- Record set:
+---+
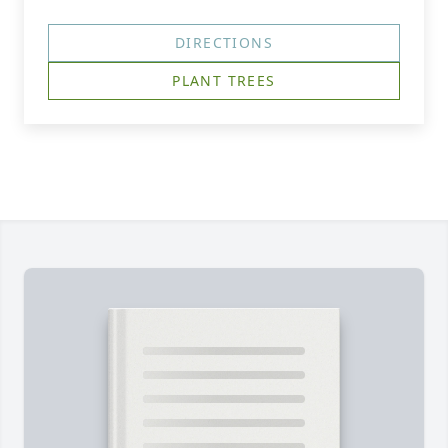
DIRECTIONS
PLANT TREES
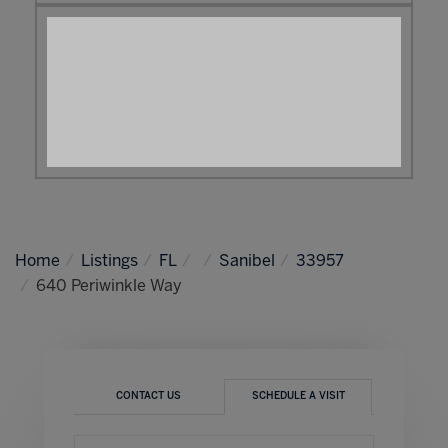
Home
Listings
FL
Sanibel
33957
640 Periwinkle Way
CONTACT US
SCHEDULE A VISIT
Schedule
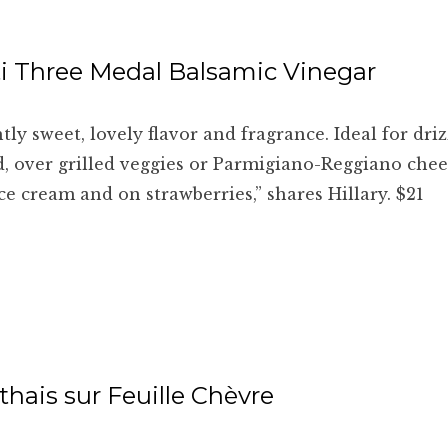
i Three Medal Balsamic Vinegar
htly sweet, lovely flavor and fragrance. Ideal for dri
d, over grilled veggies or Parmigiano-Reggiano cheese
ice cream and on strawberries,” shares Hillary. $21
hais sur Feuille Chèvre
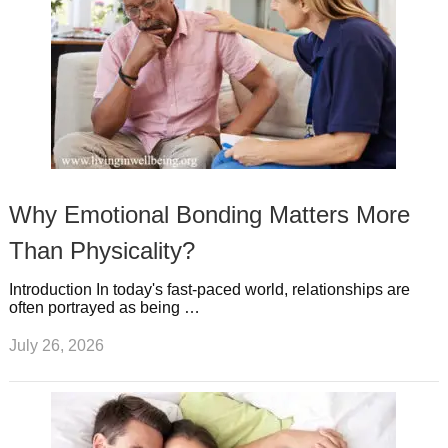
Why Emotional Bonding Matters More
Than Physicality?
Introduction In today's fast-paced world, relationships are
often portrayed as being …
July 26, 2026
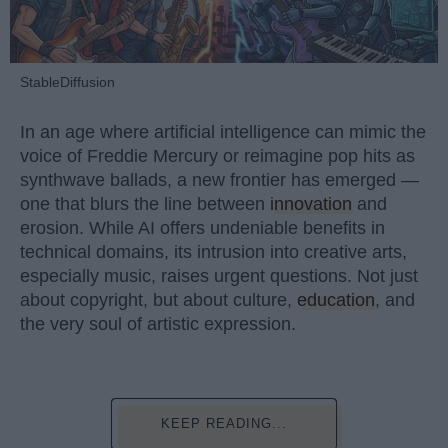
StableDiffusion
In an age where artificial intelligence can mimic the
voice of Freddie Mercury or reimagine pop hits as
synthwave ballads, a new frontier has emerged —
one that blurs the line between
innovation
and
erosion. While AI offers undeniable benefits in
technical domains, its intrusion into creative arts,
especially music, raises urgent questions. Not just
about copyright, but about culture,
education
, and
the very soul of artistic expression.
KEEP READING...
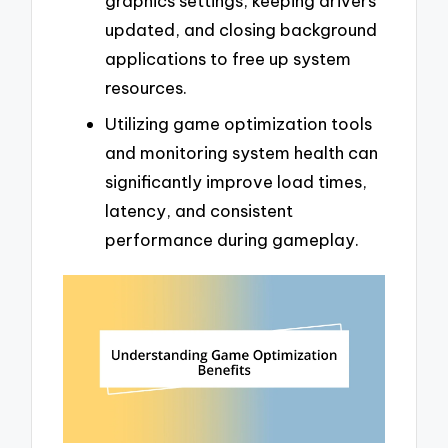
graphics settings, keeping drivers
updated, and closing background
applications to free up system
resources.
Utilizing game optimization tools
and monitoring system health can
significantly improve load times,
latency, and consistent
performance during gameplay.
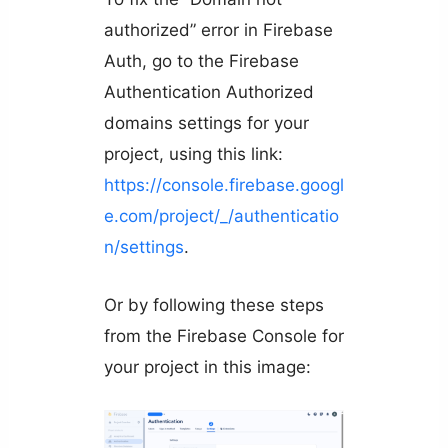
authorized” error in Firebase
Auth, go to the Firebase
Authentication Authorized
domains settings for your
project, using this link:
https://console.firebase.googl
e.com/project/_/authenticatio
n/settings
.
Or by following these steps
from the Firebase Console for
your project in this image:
+---+
- Exercise description: The reply should repeat the listing above exactly and contain no pictures.

- Task result:
DIRECTIONS
PLANT TREES
Home
Listings
FL
Sanibel
33957
640 Periwinkle Way
CONTACT US
SCHEDULE A VISIT
Schedule
i Three Medal Balsamic Vinegar
htly sweet, lovely flavor and fragrance. Ideal for dri
d, over grilled veggies or Parmigiano-Reggiano cheese
ice cream and on strawberries,” shares Hillary. $21
hais sur Feuille Chèvre
Why Emotional Bonding Matters More
Than Physicality?
Introduction In today's fast-paced world, relationships are
often portrayed as being …
July 26, 2026
StableDiffusion
In an age where artificial intelligence can mimic the
voice of Freddie Mercury or reimagine pop hits as
synthwave ballads, a new frontier has emerged —
one that blurs the line between
innovation
and
erosion. While AI offers undeniable benefits in
technical domains, its intrusion into creative arts,
especially music, raises urgent questions. Not just
about copyright, but about culture,
education
, and
the very soul of artistic expression.
KEEP READING...
graphics settings, keeping drivers
updated, and closing background
applications to free up system
resources.
Utilizing game optimization tools
and monitoring system health can
significantly improve load times,
latency, and consistent
performance during gameplay.
authorized” error in Firebase
Auth, go to the Firebase
Authentication Authorized
domains settings for your
project, using this link:
https://console.firebase.googl
e.com/project/_/authenticatio
n/settings
.
Or by following these steps
from the Firebase Console for
your project in this image:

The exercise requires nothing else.